L’action se fonde sur une histoire vraie et nous entraîne au Pays basque, pendant la période des affrontements entre le mouvement de résistance ETA (Euskadi Ta Askatasuna, i.e. Pays basque et liberté) et le gouvernement espagnol. Les destins de trois personnages – qui peuvent difficilement être plus dissemblables – vont être liés les uns aux autres : Anton, un prêtre dont le père est assassiné par l’ETA, Josu, son ami d’école, qui sera arrêté comme activiste de l’ETA, et Emmanuel, ancien membre de l’organisation clandestine GAL (Grupos Antiterroristas de Liberación, i.e. les Groupes antiterroristes de libération), un adversaire politique que Josu rencontre en prison. Tous les trois ont en commun de ne pouvoir échapper à leur passé, jusqu’au moment où ils se rapprochent les uns des autres. Il y a également les rêves, ou plutôt les cauchemars d’Anton, terrifiants et implacables, qui, sous forme d’intermezzos, constituent un lien fort entre les histoires des trois protagonistes. Et il y a la rencontre avec la baleine.

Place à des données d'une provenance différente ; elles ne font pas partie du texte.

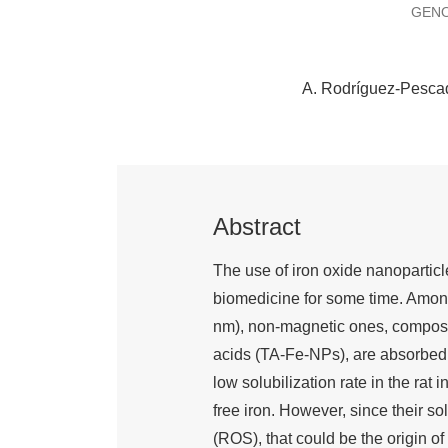
GENO
A. Rodríguez-Pesca
Abstract
The use of iron oxide nanoparticle
biomedicine for some time. Among 
nm), non-magnetic ones, composed 
acids (TA-Fe-NPs), are absorbed 
low solubilization rate in the rat 
free iron. However, since their s
(ROS), that could be the origin o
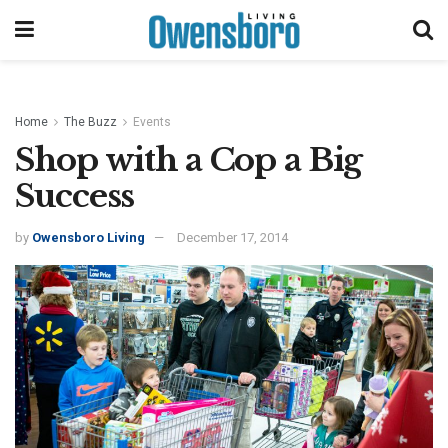
Home
The Buzz
Events
Shop with a Cop a Big
Success
by
Owensboro Living
December 17, 2014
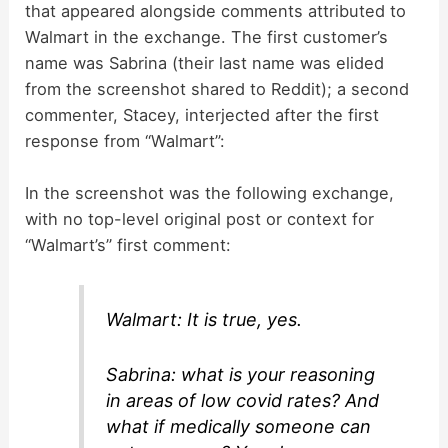
that appeared alongside comments attributed to
V
Walmart in the exchange. The first customer’s
name was Sabrina (their last name was elided
i
from the screenshot shared to Reddit); a second
commenter, Stacey, interjected after the first
d
response from “Walmart”:
In the screenshot was the following exchange,
e
with no top-level original post or context for
“Walmart’s” first comment:
o
Walmart: It is true, yes.
Sabrina: what is your reasoning
in areas of low covid rates? And
what if medically someone can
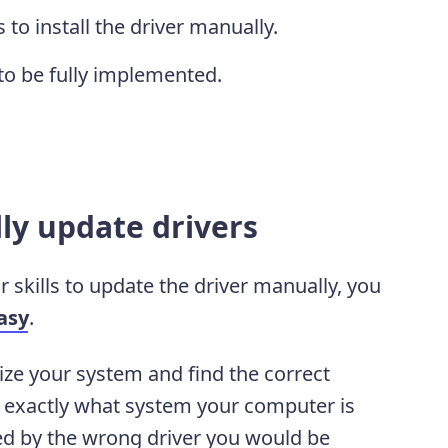
 to install the driver manually.
to be fully implemented.
ly update drivers
r skills to update the driver manually, you
asy
.
ize your system and find the correct
ow exactly what system your computer is
ed by the wrong driver you would be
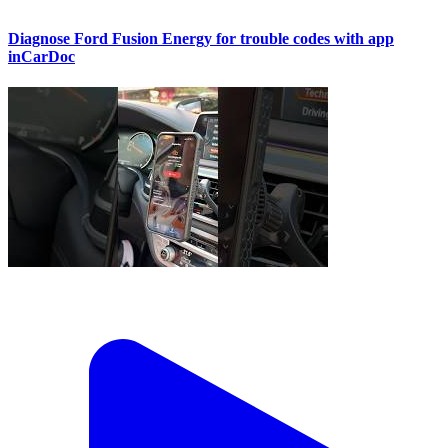
Diagnose Ford Fusion Energy for trouble codes with app
inCarDoc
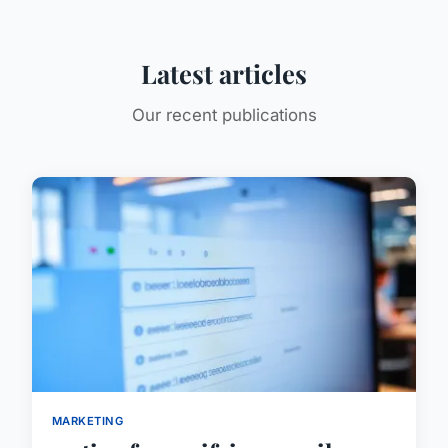
Latest articles
Our recent publications
MARKETING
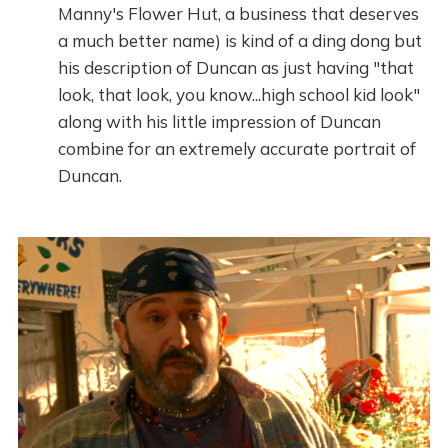
Manny's Flower Hut, a business that deserves
a much better name) is kind of a ding dong but
his description of Duncan as just having "that
look, that look, you know...high school kid look"
along with his little impression of Duncan
combine for an extremely accurate portrait of
Duncan.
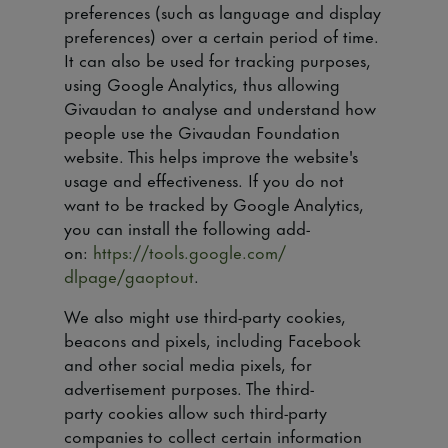
preferences (such as language and display
preferences) over a certain period of time.
It can also be used for tracking purposes,
using Google Analytics, thus allowing
Givaudan to analyse and understand how
people use the Givaudan Foundation
website. This helps improve the website's
usage and effectiveness. If you do not
want to be tracked by Google Analytics,
you can install the following add-
on:
https://tools.google.com/
dlpage/gaoptout
.
We also might use third-party cookies,
beacons and pixels, including Facebook
and other social media pixels, for
advertisement purposes. The third-
party cookies allow such third-party
companies to collect certain information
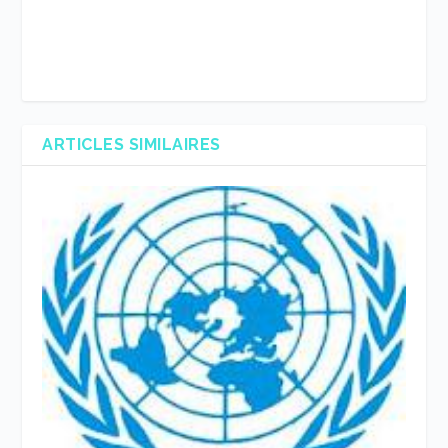
ARTICLES SIMILAIRES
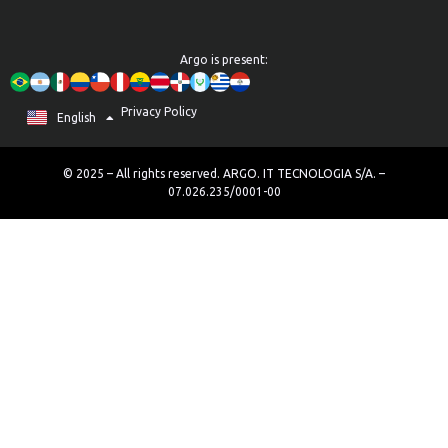
Argo is present:
Privacy Policy
Português
English
Español
© 2025 – All rights reserved. ARGO. IT TECNOLOGIA S/A. –
07.026.235/0001-00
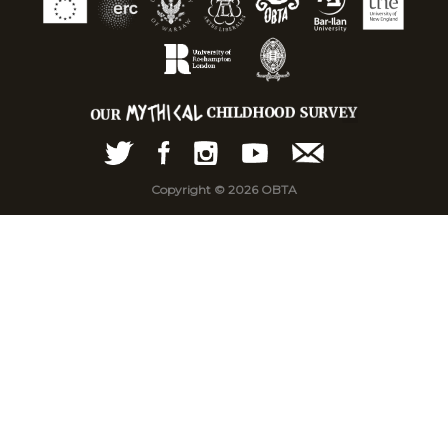
Copyright © 2026 OBTA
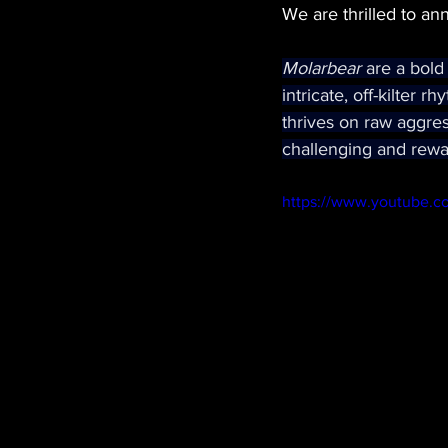
We are thrilled to an
Molarbear 
are a bold
intricate, off-kilter 
thrives on raw aggres
challenging and rewa
https://www.youtube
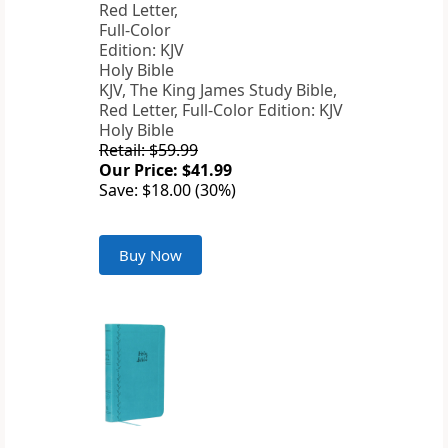
KJV, The King James Study Bible,
Red Letter, Full-Color Edition: KJV
Holy Bible
Retail: $59.99
Our Price: $41.99
Save: $18.00 (30%)
Buy Now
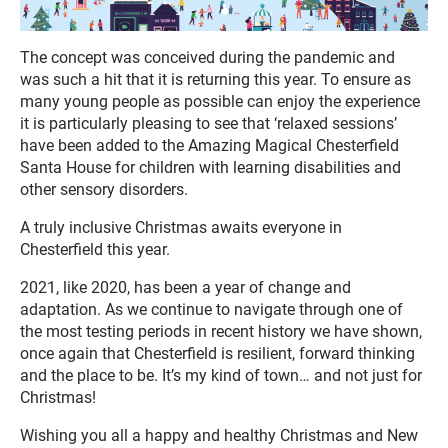
The concept was conceived during the pandemic and
was such a hit that it is returning this year. To ensure as
many young people as possible can enjoy the experience
it is particularly pleasing to see that ‘relaxed sessions’
have been added to the Amazing Magical Chesterfield
Santa House for children with learning disabilities and
other sensory disorders.
A truly inclusive Christmas awaits everyone in
Chesterfield this year.
2021, like 2020, has been a year of change and
adaptation. As we continue to navigate through one of
the most testing periods in recent history we have shown,
once again that Chesterfield is resilient, forward thinking
and the place to be. It’s my kind of town… and not just for
Christmas!
Wishing you all a happy and healthy Christmas and New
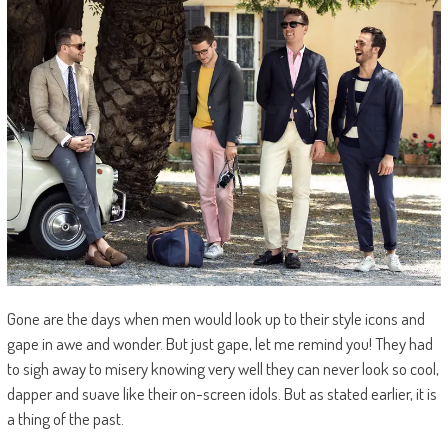
Gone are the days when men would look up to their style icons and
gape in awe and wonder. But just gape, let me remind you! They had
to sigh away to misery knowing very well they can never look so cool,
dapper and suave like their on-screen idols. But as stated earlier, it is
a thing of the past.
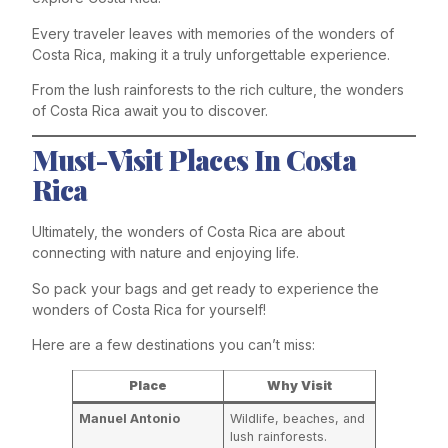
Every traveler leaves with memories of the wonders of
Costa Rica, making it a truly unforgettable experience.
From the lush rainforests to the rich culture, the wonders
of Costa Rica await you to discover.
Must-Visit Places In Costa
Rica
Ultimately, the wonders of Costa Rica are about
connecting with nature and enjoying life.
So pack your bags and get ready to experience the
wonders of Costa Rica for yourself!
Here are a few destinations you can’t miss:
Place
Why Visit
Manuel Antonio
Wildlife, beaches, and
lush rainforests.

Les dessins donnent un maximum d’expression aux phrases simples qui captivent le lecteur et l’entraînent dans leur univers. Jaune, gris, noir. Les couleurs sont intenses, insolites, touchantes. Il est fascinant de voir ce que cette combinaison apporte aux dessins. Émotion intime, le souvenir qu’on ne peut extérioriser ; émotion silencieuse, qui vous prend à la gorge, en sorte qu’on revient quelques pages en arrière pour essayer de capter les moments. Arrêt sous forme d’images animées. Des yeux, toujours des yeux, qui donnent de la profondeur aux instants, nous pénètrent et ne nous lâchent plus.

Ce roman graphique s’ouvre à de nombreuses questions. Puis-je m’abstraire des idées qui sont les miennes ? Puis-je voir les choses avec la perspective de l’autre, changer mon angle de vue ? Ai-je véritablement pardonné ou n’est-ce qu’un vœu pieux ? Autant de questions très actuelles, traitées à travers des phrases simples et des dessins prenants.

Il y a le Pays basque, il y a la Catalogne, Jérusalem, il y a de nombreux pays et régions du monde qui sont déchirés et où circulent des idées extrémistes. L’auteur nous trace un chemin d’espoir, en dépit de toutes les difficultés, un chemin vers un dialogue commun.

Un très impressionnant roman graphique. Un livre qui vous incite à l’introspection et à la réflexion : un cadeau fait à son lecteur.